Bildungswerkstatt
„Die Informationen dürfen wir Ihnen aus Gründen des Datenschutzes nicht geben.“ Diesen oder einen ähnlichen Satz haben wir alle schon einmal gehört. Aber ist das wirklich so? Und was müssen Verantwortliche für Bildung in Kreis- und Stadtverwaltungen wissen, wenn sie mit Daten arbeiten? Um dem nachzugehen, haben wir am 3. Dezember 2019 zur Bildungswerkstatt in die Franckeschen Stiftungen eingeladen.

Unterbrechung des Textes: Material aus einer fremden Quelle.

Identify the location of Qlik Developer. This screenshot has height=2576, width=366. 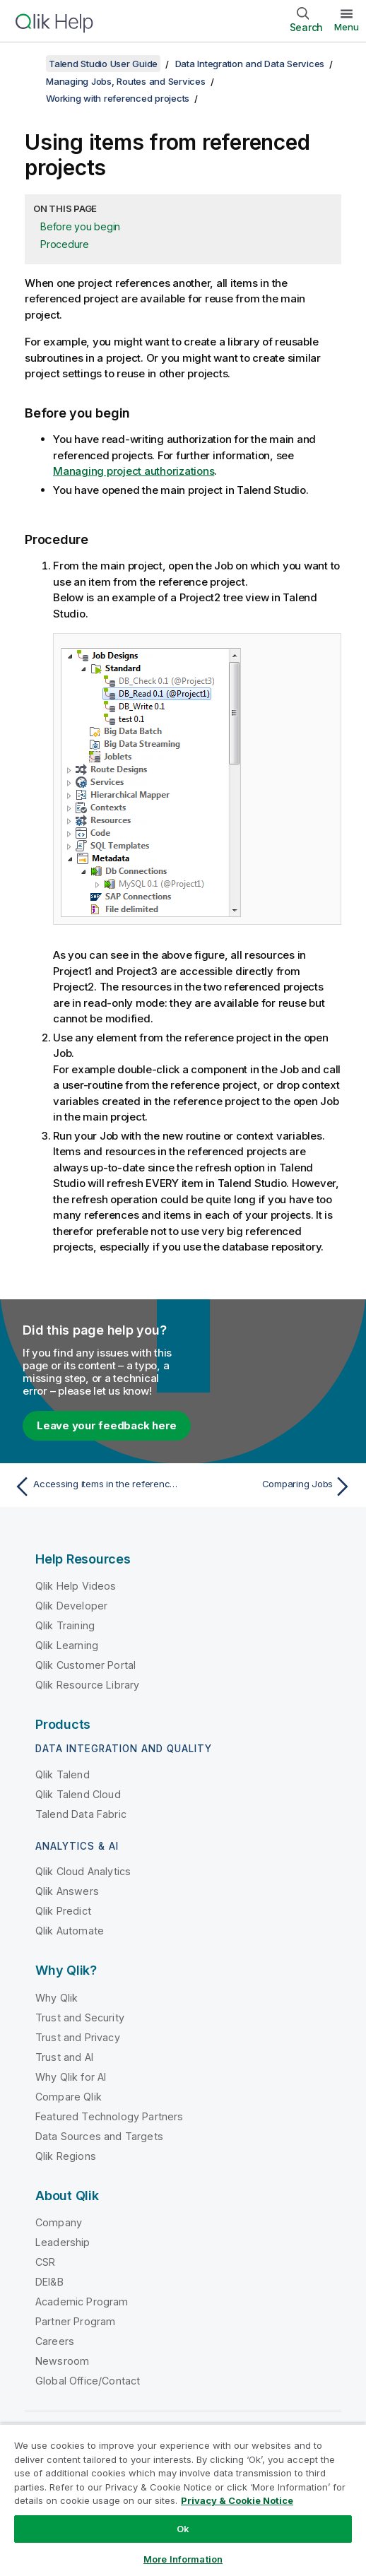 (71, 1606). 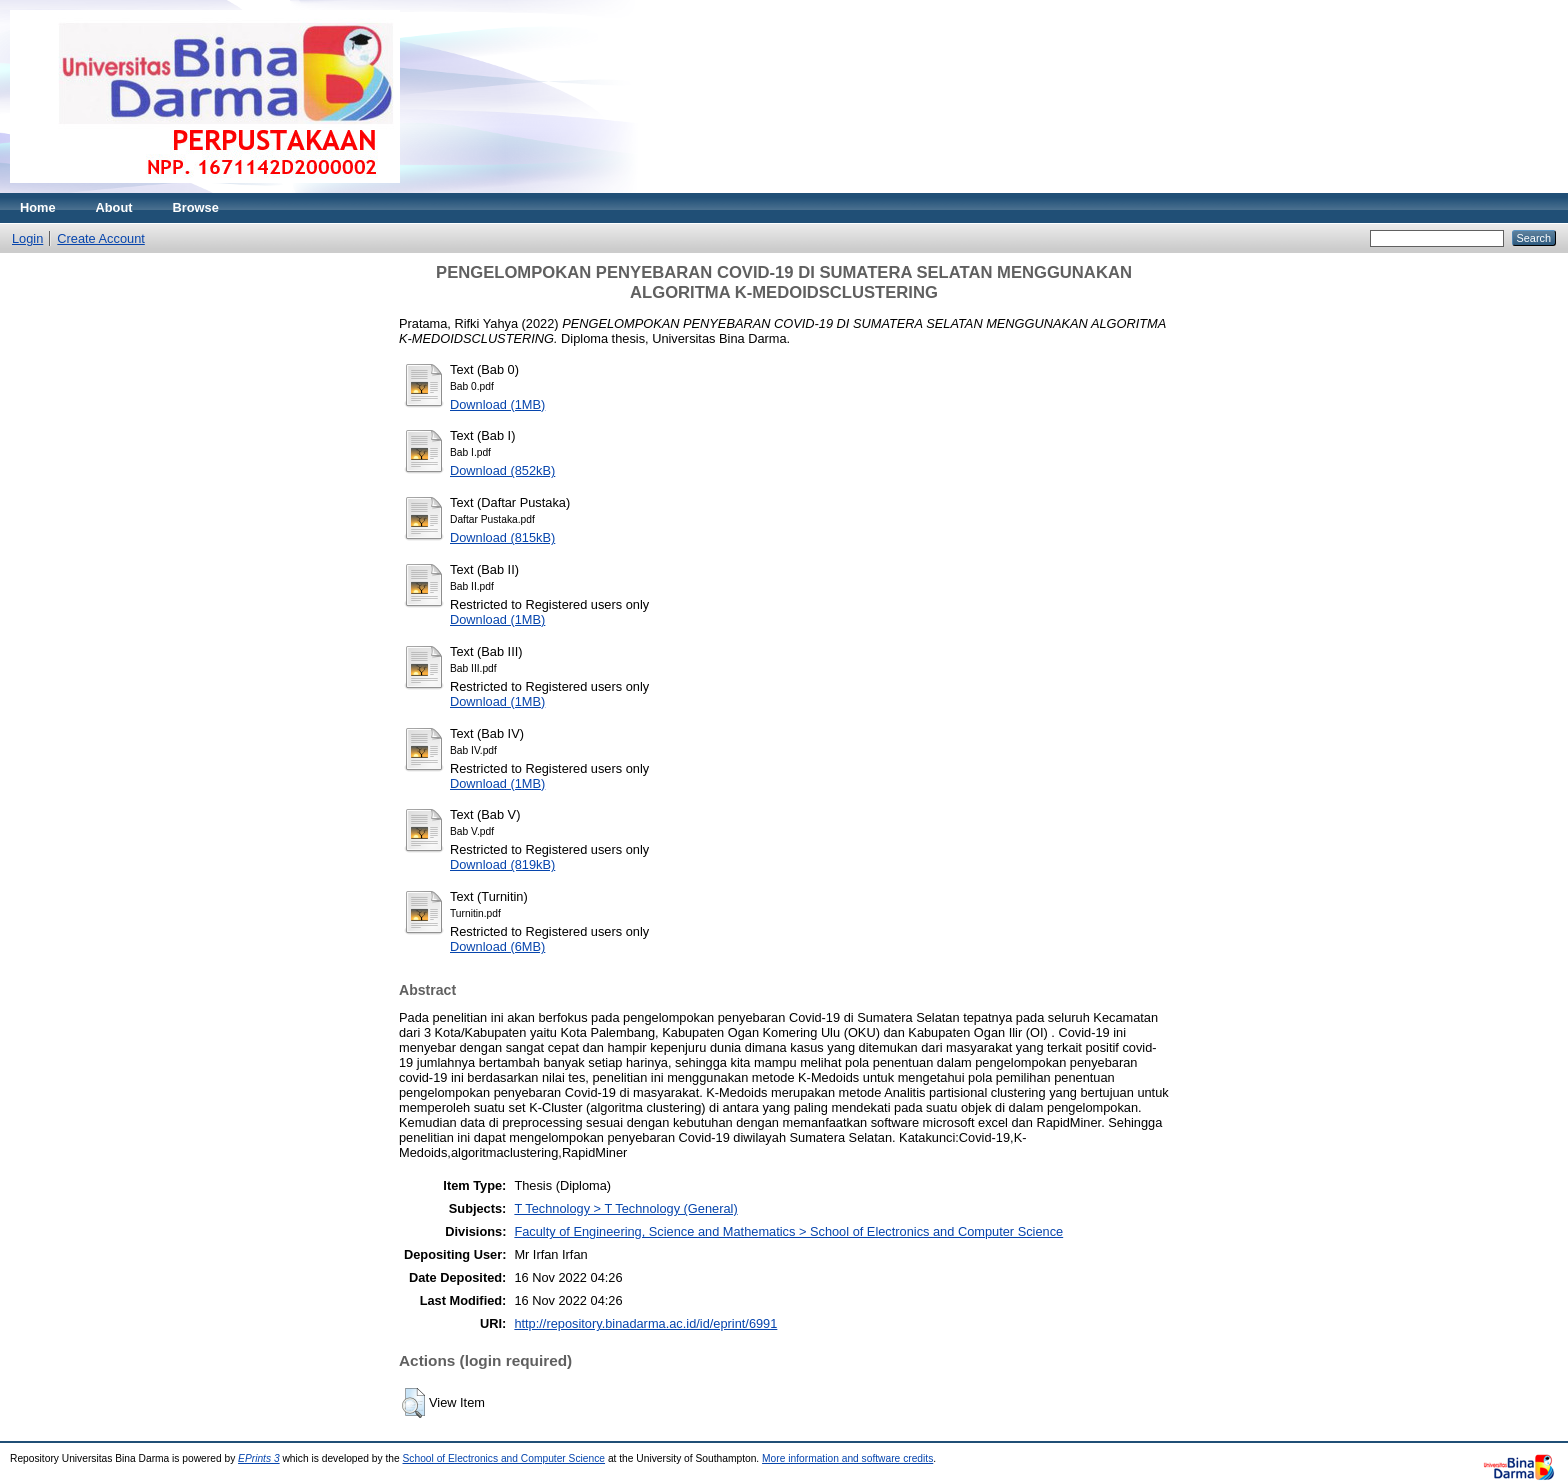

Jeder spricht gerade über Datenschutz und DSGVO – die Datenschutz-Grundverordnung. Die einen verstehen sie nicht, die anderen fürchten sich vor ihr. Damit beschäftigen müssen sich aber alle. Gerade das Bildungsmonitoring möchte für übergreifende Aussagen in seinen Berechnungen oft auf Daten zurückgreifen, die in ihrer Grundform personenbezogen sind. Wenn an dieser Stelle Unsicherheit besteht, kann es gerade dort ein kleinräumiges Monitoring verhindern, wo es interessant wird.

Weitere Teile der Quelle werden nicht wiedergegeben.